The problem. Search the entries for the word "checkbox". Copy each line in which it is found.

====== Data ======

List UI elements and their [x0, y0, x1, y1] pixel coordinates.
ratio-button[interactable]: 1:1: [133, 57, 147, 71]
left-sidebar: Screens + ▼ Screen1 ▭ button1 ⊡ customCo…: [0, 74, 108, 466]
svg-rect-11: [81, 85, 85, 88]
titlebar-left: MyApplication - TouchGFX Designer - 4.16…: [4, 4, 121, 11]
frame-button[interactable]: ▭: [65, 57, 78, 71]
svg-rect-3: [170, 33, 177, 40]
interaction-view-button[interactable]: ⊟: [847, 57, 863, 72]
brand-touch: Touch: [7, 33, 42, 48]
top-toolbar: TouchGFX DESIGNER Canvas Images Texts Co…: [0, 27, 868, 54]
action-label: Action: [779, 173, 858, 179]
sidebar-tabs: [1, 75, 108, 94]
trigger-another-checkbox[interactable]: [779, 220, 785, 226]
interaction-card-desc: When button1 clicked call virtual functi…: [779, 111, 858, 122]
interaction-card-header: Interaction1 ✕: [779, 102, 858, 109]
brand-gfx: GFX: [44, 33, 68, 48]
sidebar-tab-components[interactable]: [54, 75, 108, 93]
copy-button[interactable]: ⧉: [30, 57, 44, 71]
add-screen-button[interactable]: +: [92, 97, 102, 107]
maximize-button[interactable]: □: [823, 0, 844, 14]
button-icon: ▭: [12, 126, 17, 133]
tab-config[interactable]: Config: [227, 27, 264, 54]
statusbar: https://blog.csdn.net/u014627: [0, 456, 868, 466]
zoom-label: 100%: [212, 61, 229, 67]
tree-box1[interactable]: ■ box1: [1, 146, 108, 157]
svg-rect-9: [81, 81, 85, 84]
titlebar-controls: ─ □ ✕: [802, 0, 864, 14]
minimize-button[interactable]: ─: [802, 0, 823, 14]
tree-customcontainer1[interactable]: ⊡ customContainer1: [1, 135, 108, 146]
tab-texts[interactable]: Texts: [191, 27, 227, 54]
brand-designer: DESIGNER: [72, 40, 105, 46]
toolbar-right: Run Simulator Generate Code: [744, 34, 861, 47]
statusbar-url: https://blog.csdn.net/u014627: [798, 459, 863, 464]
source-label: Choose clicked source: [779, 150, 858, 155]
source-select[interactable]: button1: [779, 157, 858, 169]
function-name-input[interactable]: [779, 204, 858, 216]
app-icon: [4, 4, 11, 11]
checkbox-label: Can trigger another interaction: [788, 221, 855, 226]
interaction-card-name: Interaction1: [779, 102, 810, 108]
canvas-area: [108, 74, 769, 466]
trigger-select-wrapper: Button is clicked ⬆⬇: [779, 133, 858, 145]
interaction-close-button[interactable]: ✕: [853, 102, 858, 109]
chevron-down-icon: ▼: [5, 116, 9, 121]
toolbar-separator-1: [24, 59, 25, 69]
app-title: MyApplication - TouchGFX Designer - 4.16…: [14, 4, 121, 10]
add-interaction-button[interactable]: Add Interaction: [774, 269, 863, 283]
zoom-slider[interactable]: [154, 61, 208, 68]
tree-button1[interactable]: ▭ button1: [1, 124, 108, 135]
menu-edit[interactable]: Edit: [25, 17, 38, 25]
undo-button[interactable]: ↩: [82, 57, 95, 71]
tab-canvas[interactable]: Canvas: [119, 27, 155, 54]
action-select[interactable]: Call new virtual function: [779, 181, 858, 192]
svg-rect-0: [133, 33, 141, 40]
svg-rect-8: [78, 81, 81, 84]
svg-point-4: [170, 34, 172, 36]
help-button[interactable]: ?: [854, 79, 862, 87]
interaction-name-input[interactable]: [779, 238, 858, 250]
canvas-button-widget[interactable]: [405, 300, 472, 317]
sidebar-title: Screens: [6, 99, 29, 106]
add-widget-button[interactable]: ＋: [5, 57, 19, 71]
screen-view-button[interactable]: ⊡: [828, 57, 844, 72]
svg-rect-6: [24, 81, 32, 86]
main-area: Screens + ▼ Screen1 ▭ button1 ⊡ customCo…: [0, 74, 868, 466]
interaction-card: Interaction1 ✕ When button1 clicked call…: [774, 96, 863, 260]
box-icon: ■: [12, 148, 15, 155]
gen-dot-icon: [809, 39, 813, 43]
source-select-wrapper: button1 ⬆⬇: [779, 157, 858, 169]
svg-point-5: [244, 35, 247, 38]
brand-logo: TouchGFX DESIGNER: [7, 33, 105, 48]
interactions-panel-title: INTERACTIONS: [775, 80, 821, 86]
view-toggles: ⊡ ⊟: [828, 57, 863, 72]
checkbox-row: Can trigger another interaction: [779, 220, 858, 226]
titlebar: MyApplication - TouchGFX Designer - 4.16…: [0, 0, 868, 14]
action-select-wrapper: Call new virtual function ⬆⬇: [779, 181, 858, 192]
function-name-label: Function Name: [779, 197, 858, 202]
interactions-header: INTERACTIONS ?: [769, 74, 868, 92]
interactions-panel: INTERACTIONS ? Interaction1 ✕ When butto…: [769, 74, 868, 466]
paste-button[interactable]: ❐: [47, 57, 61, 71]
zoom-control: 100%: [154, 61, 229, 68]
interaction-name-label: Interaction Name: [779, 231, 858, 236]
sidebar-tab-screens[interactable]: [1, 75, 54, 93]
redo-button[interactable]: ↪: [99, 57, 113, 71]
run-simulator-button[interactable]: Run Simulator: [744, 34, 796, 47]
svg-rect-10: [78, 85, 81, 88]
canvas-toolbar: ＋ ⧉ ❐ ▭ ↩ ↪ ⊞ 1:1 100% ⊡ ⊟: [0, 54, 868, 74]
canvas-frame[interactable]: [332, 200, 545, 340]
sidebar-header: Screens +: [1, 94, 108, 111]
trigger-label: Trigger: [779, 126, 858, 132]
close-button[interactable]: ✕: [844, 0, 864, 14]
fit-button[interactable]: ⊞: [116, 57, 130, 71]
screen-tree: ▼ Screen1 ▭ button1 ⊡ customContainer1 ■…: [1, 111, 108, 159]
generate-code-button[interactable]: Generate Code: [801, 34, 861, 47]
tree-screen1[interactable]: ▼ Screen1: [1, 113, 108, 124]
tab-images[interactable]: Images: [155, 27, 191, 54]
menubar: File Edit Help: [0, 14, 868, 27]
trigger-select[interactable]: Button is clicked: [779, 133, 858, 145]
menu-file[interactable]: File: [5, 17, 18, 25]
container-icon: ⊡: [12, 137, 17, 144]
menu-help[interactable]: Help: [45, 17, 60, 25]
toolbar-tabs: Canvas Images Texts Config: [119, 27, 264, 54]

======

Answer to this task.
trigger-another-checkbox[interactable]: [779, 220, 785, 226]
checkbox-label: Can trigger another interaction: [788, 221, 855, 226]
checkbox-row: Can trigger another interaction: [779, 220, 858, 226]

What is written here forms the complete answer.